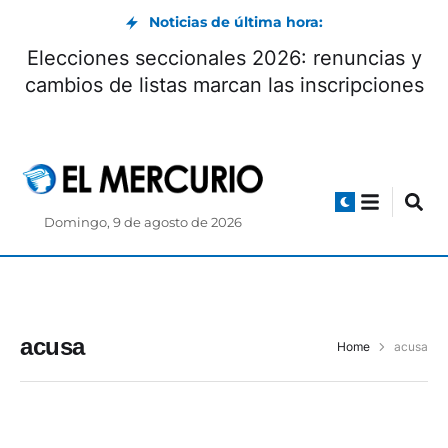
Noticias de última hora:
Elecciones seccionales 2026: renuncias y
cambios de listas marcan las inscripciones
Domingo, 9 de agosto de 2026
acusa
Home
acusa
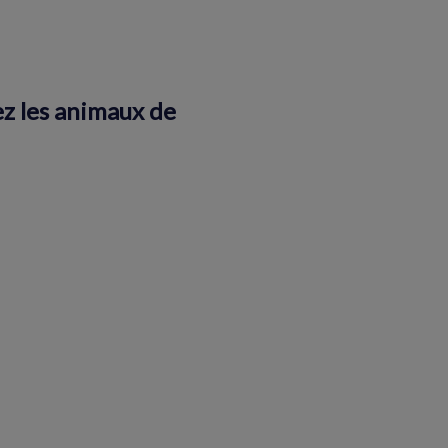
ez les animaux de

## Work required
Inclusive range, exact copy: the line containing "Domingo, 9 de agosto de 2026" through the last line of the listing. Print nothing else, and no pictures.

## Exercise result
Domingo, 9 de agosto de 2026
acusa
Home
acusa
ez les animaux de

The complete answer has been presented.